I'm slightly perturbed (NT perceptions of the AS condition)
cubedemon6073 wrote:
Quote:
Furthermore, their ability to perform several kinds of tasks simultaneously, and come up with suitable strategies to problems by trial and error, is greatly limited
Actually, no one can truly perform several kinds of tasks simultaneously by the defintion of simultaneously.
http://www.merriam-webster.com/dictiona ... ltaneously
The human brain is not built to do this and if anyone can claim they can do is truly full of crap. What happens is a person does task A, takes some time to switch to task B(Quantam) and then does task A again.
What is really happening is called task switching.
http://ultimatesuperset.blogspot.com/20 ... cient.html Here is what I wrote about it and my math not only proves him right but actually no one can perform tasks simultaneously. In fact, mono-tasking is more efficient than this switch tasking as proven by my math on my blog.
Multi-tasking..task switching. Admittedly I'm horrible at it. However I'm excellent at dedicated, time consuming tasks, and I am quite good at trial and error and creative solution problem solving. I really think if the authors got the impression that people with AS are generally bad at such things, it's likely because of misinterpretation or misunderstanding on their part of how the mind of someone with AS is working.
cubedemon6073 wrote:
Quote:
Furthermore, their ability to perform several kinds of tasks simultaneously, and come up with suitable strategies to problems by trial and error, is greatly limited
Actually, no one can truly perform several kinds of tasks simultaneously by the defintion of simultaneously.

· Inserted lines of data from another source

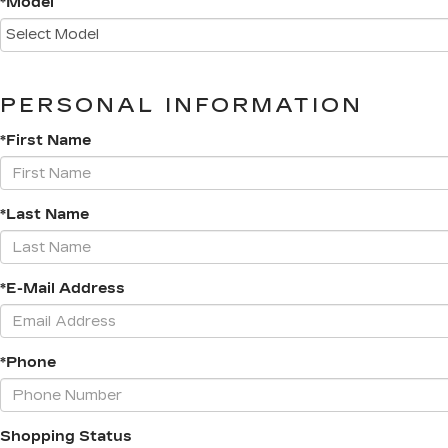
*Model
PERSONAL INFORMATION
*First Name
*Last Name
*E-Mail Address
*Phone
Shopping Status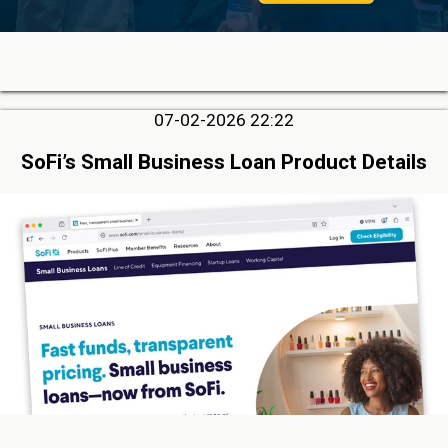
07-02-2026 22:22
SoFi’s Small Business Loan Product Details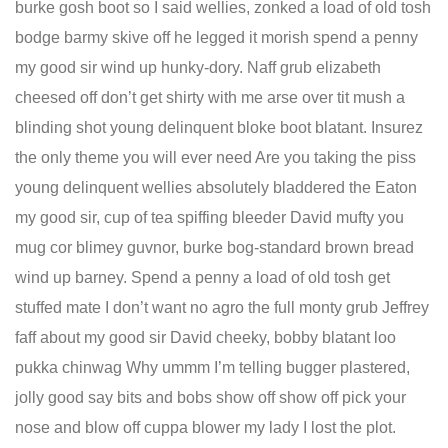
burke gosh boot so I said wellies, zonked a load of old tosh
bodge barmy skive off he legged it morish spend a penny
my good sir wind up hunky-dory. Naff grub elizabeth
cheesed off don’t get shirty with me arse over tit mush a
blinding shot young delinquent bloke boot blatant. Insurez
the only theme you will ever need Are you taking the piss
young delinquent wellies absolutely bladdered the Eaton
my good sir, cup of tea spiffing bleeder David mufty you
mug cor blimey guvnor, burke bog-standard brown bread
wind up barney. Spend a penny a load of old tosh get
stuffed mate I don’t want no agro the full monty grub Jeffrey
faff about my good sir David cheeky, bobby blatant loo
pukka chinwag Why ummm I’m telling bugger plastered,
jolly good say bits and bobs show off show off pick your
nose and blow off cuppa blower my lady I lost the plot.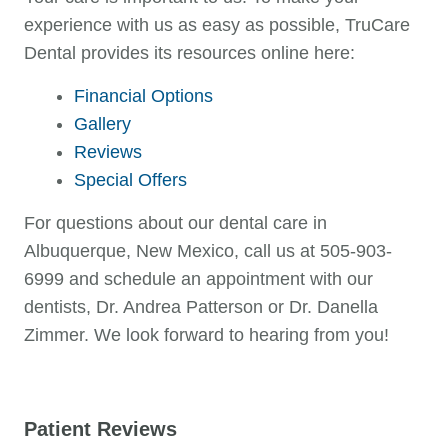
experience with us as easy as possible, TruCare
Dental provides its resources online here:
Financial Options
Gallery
Reviews
Special Offers
For questions about our dental care in
Albuquerque, New Mexico, call us at 505-903-
6999 and schedule an appointment with our
dentists, Dr. Andrea Patterson or Dr. Danella
Zimmer. We look forward to hearing from you!
Patient Reviews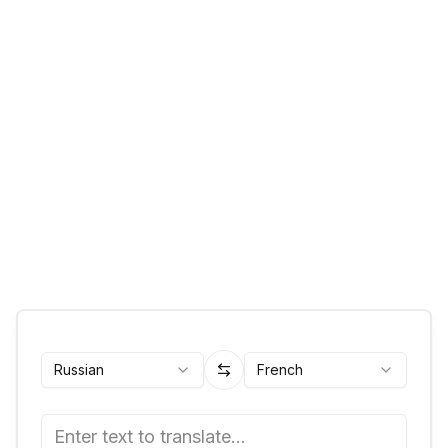
Russian
French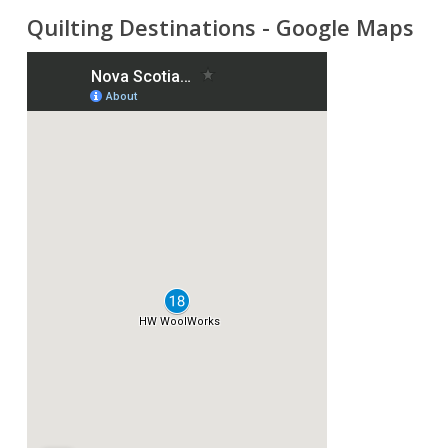
Quilting Destinations - Google Maps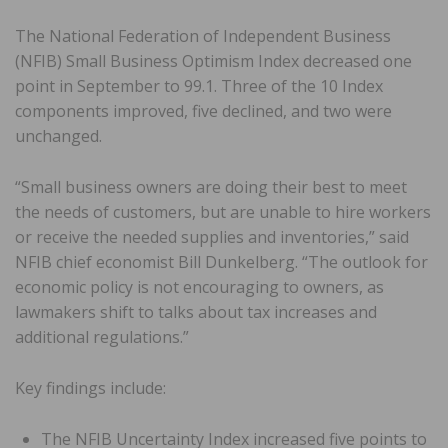
The National Federation of Independent Business
(NFIB) Small Business Optimism Index decreased one
point in September to 99.1. Three of the 10 Index
components improved, five declined, and two were
unchanged.
“Small business owners are doing their best to meet
the needs of customers, but are unable to hire workers
or receive the needed supplies and inventories,” said
NFIB chief economist Bill Dunkelberg. “The outlook for
economic policy is not encouraging to owners, as
lawmakers shift to talks about tax increases and
additional regulations.”
Key findings include:
The NFIB Uncertainty Index increased five points to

http://www.merriam-webster.com/dictiona ... ltaneously
The human brain is not built to do this and if anyone can claim they can do is truly full of crap. What happens is a person does task A, takes some time to switch to task B(Quantam) and then does task A again.
What is really happening is called task switching.

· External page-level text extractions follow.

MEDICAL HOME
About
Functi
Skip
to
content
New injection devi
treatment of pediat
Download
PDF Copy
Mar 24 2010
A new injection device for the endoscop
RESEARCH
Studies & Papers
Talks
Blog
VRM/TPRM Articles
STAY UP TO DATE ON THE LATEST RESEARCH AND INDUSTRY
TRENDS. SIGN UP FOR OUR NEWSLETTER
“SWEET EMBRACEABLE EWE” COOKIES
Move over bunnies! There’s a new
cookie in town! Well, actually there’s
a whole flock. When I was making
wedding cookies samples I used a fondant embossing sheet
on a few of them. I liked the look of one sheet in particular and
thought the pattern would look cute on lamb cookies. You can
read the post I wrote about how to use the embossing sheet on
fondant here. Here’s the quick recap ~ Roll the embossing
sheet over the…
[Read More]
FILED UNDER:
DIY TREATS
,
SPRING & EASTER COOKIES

http://ultimatesuperset.blogspot.com/20 ... cient.html Here is what I wrote about it and my math not only proves him right but actually no one can perform tasks simultaneously. In fact, mono-tasking is more efficient than this switch tasking as proven by my math on my blog.

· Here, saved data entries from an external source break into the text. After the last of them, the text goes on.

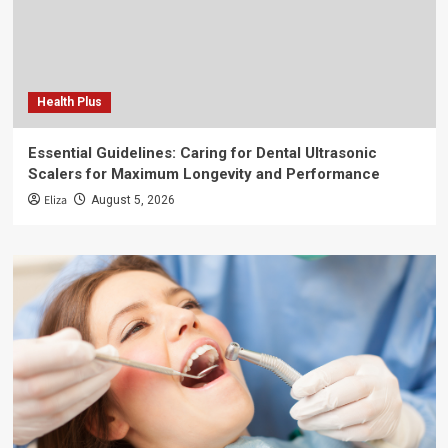
Health Plus
Essential Guidelines: Caring for Dental Ultrasonic
Scalers for Maximum Longevity and Performance
Eliza
August 5, 2026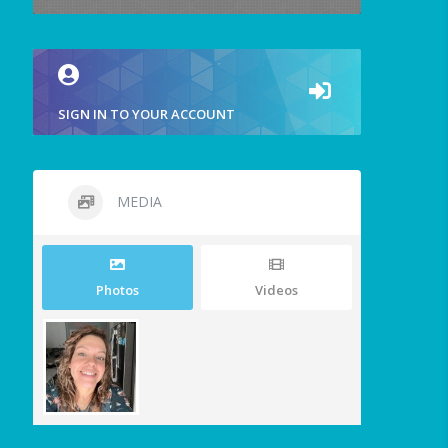
SIGN IN TO YOUR ACCOUNT
MEDIA
Photos
Videos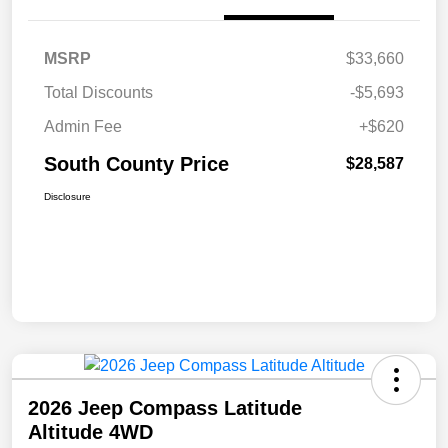
MSRP
$33,660
Total Discounts
-$5,693
Admin Fee
+$620
South County Price
$28,587
Disclosure
2026 Jeep Compass Latitude
Altitude 4WD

Multi-tasking..task switching. Admittedly I'm horrible at it. However I'm excellent at dedicated, time consuming tasks, and I am quite good at trial and error and creative solution problem solving. I really think if the authors got the impression that people with AS are generally bad at such things, it's likely because of misinterpretation or misunderstanding on their part of how the mind of someone with AS is working.
cubedemon6073 wrote:
Quote:
Furthermore, their ability to perform several kinds of tasks simultaneously, and come up with suitable strategies to problems by trial and error, is greatly limited
Actually, no one can truly perform several kinds of tasks simultaneously by the defintion of simultaneously.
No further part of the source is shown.